History had conspired, for a time, to set him in a world where risk, up to the very edge of extinction, was a point of honour, and animal energy had scope. It was his natural element. After that, life at the Crossing seemed to him like daily punishment. He hated the regularity of it, the timetable the ferry ran on, the six-minute crossing, then the same time back, his having to be home, and already washed and brushed up, for dinner at twelve and for tea at six, the fuss about knives and forks and the state of his socks. It meant nothing to him that Keens had been at the Crossing for a hundred years and that the place bore his name. He was too young, he felt, for the responsibilities that were put upon him by a household that had arrived from nowhere, had simply crept up on him (that’s how he saw it) while he was dreaming at the wheel. She was the trouble, the girl he’d got.

He had met her the first week he was back. She was a barmaid in a city pub. He had taken one look at her and told himself: ‘She’ll do.’

He said this thoughtlessly, because he was eighteen, wanted a girl of his own and didn’t know any better. He was home now, and the next thing to do was get married. It was what blokes did . What else was there? He knew nothing about her except that she was lively, had newly arrived in the place and had a soft mouth with just a touch of colour to it. He had spent three years dreaming of that colour. She ruled the rough clientele of the pub, which was a waterside pub at The Rocks, in an easy, no-nonsense way that impressed him. You could play up to her but there was a line, and she soon let you know if you tried to cross it. He was amused by that.

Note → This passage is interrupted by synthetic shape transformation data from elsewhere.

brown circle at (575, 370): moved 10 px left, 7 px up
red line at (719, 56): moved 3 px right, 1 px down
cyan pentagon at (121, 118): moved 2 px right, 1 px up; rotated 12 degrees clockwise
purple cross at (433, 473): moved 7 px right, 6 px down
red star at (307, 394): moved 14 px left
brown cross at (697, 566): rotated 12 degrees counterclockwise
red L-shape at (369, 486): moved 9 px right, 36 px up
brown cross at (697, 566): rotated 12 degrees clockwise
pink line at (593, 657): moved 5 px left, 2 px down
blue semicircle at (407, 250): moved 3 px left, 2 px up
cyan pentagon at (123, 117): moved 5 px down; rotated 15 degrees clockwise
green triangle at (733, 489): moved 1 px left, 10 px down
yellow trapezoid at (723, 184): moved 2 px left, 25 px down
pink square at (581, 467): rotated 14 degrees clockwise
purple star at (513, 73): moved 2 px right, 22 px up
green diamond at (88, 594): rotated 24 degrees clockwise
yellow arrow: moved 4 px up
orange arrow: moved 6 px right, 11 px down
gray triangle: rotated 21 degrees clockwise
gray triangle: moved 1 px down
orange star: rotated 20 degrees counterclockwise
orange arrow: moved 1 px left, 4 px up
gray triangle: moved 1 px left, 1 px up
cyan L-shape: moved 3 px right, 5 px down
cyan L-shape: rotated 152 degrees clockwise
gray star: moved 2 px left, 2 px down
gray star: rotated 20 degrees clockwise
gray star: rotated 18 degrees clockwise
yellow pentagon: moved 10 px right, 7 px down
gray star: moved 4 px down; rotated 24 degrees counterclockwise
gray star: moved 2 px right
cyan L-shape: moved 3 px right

She knew what he was after. He was no different in that from the rest. But there was something in him that appealed to her. He was like a cricket, very chirpy and always on the dare. His military bravado took the civilian form of impudence, especially where girls were concerned. He would look you straight in the eye with so much confidence in his own attractions that she was tempted to laugh outright. ‘Yes, it’s me,’ the look said. ‘I’m a bit of all right, eh?’ He would wink then and you could see the utter satisfaction he felt in himself. ‘Well, that oughta do it.’